The oarsmen were unshipping their oars, all at once and
without any signal.
“We should not have come,” growled Odemar.
“What?”
“The Sleepers’ Cave,” Odemar growled.
“I don’t—”
The Bittern lurched, sliding down a trough. There were high stone walls all around.
“When Maidensbier’s high, she swallows the shrine in the rock at Sleepers’ Cave.”
Now Berchard spoke. “What’re you saying? I’ve seen the Sleepers’. You couldn’t flood—” Sweeping past the gunnels went a row of rock-cut steps that might have led to a shrine’s riverbank door. You could only see the top few. “Host of Heaven,” Berchard said, astonished.
“When the bells ring, the Maid leaves her bed,” said Odemar, “and takes another.”
“I’ve seen those bells,” said Berchard. “They must be, what? Five fathoms from the floor.”
A man at the oars must turn his back on the river and face the ship’s master. Only he can see the course ahead. It is an act of faith. There was an oar for every man, and Durand was not alone as he slid his long sweep out over the water and looked into the master’s face.
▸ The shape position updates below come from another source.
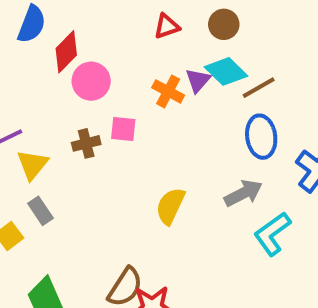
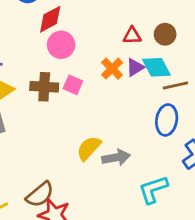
red triangle: (167, 26) -> (132, 36), moved
brown cross: (86, 143) -> (44, 87), size x1.4
gray arrow: (243, 193) -> (116, 157), moved

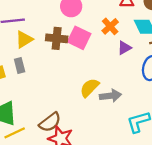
purple triangle: (135, 67) -> (124, 48), moved
pink square: (73, 85) -> (79, 38), size x1.5

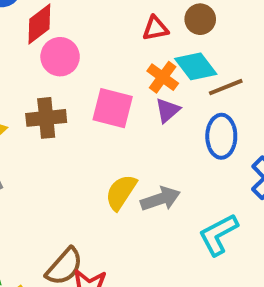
orange cross: (110, 26) -> (163, 77), moved
pink square: (79, 38) -> (113, 108), moved

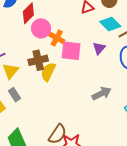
orange cross: (163, 77) -> (57, 38), moved
yellow semicircle: (121, 192) -> (48, 72), moved

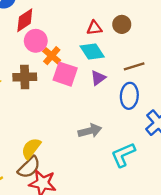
cyan diamond: (110, 24) -> (92, 52), moved
yellow semicircle: (48, 72) -> (31, 148), moved

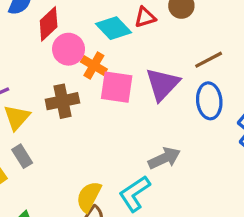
cyan diamond: (92, 52) -> (114, 28), moved
purple triangle: (98, 78) -> (162, 84), size x1.6
cyan L-shape: (123, 155) -> (135, 194), moved

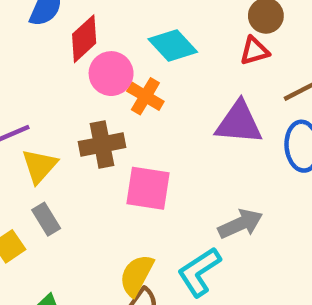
red triangle: (145, 17) -> (255, 51), moved
purple triangle: (162, 84) -> (239, 123), turned 51
pink square: (117, 87) -> (148, 188), moved

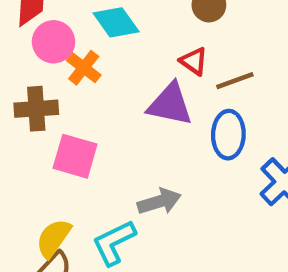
red triangle: (255, 51) -> (194, 61), moved, turned 44

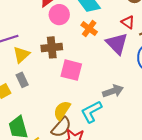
orange cross: (84, 68) -> (89, 29), moved
purple triangle: (170, 104) -> (117, 44), turned 35

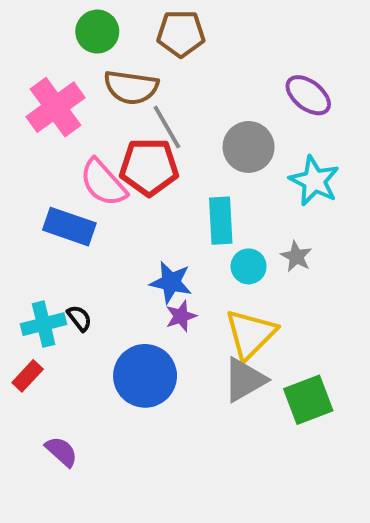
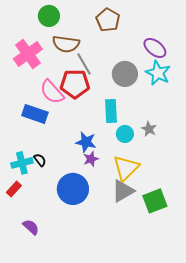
brown pentagon: (181, 34) -> (108, 20), moved, turned 30
cyan star: (314, 181) -> (158, 73), moved

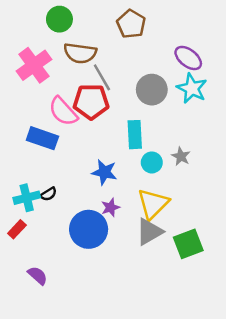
purple star: (91, 159) -> (110, 207), moved
black semicircle: (40, 160) -> (49, 194), turned 96

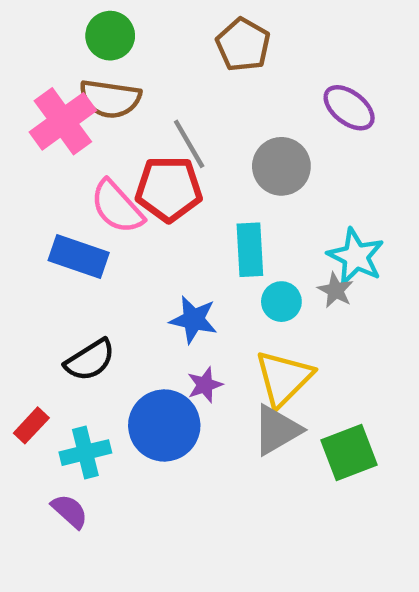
brown semicircle: (80, 53) -> (110, 99), moved
cyan star: (192, 88) -> (356, 256), moved
black semicircle: (49, 194) -> (90, 360), size x1.6
cyan cross: (27, 198) -> (85, 453), moved

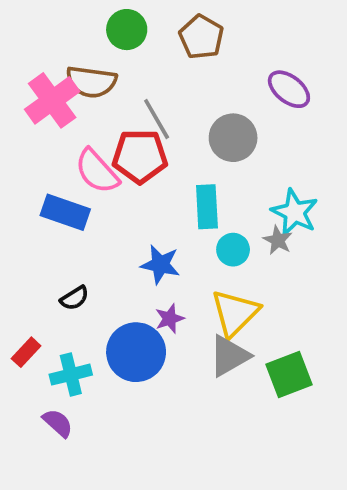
green circle: (110, 36) -> (127, 30), moved
black semicircle: (90, 360) -> (75, 298), size x0.7

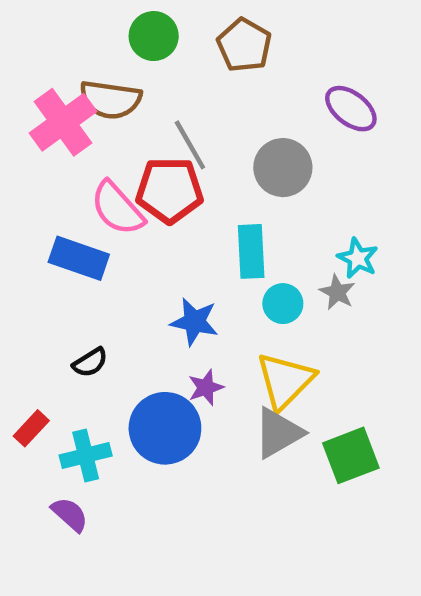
cyan star: (295, 212) -> (358, 258), size x0.7

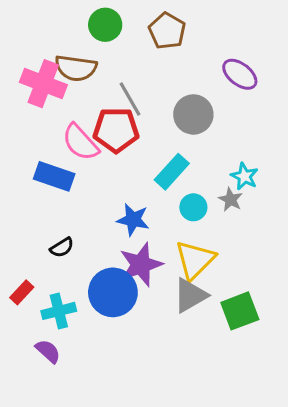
pink cross: (63, 122) -> (43, 84), turned -33
cyan rectangle: (251, 251) -> (172, 172), turned 45
purple star: (206, 387) -> (141, 265), size x1.8

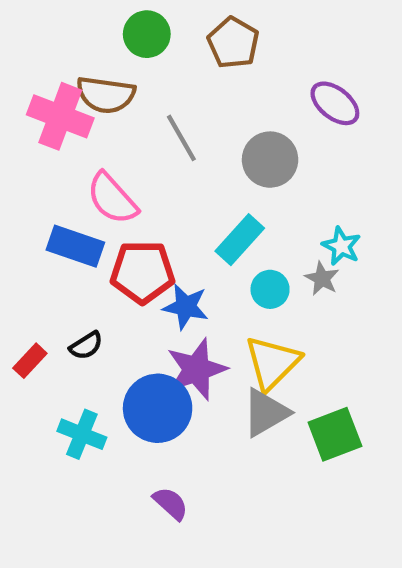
red pentagon: (116, 130) -> (142, 272), moved
red rectangle: (22, 292) -> (30, 361), moved
cyan cross: (59, 311) -> (82, 434), turned 36
purple semicircle: (48, 351) -> (171, 503), moved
“Pull with the others now,” said Odemar. The boat pitched, skidding two fathoms down in a heartbeat. Some of the knights looked round—they flailed with their sweeps—but not one of the oarsmen turned. “Easy,” was Odemar’s grated rebuke.
Durand tried to reach and haul with the Burrstone men as the boat picked up speed, but half the time Durand’s oar beat at spray. The river thundered between high stone banks, faster every heartbeat.
“Hold fast, all,” snarled Odemar, fists locked on the tiller as the boat stamped and soared through the rolling explosion of the river.
Then Durand heard a greater roar, and the Bittern plunged.
The master heaved upon the tiller. “Together! Hard and together. All you have. More if you’re on larboard.”
Bittern lurched. Durand’s oar struck some immovable stone in the spray, kicking back into Durand’s chest like a horse. But before he could take a breath, the master was snarling, “Now, for your lives!” And those still with oars in their hands pulled. Durand hauled with the rest. Their blades clattered and flailed. “Together!” shouted Odemar, then Durand watched the man’s face twist. His eyes were fixed on something over Durand’s shoulder. “Together!” he screamed.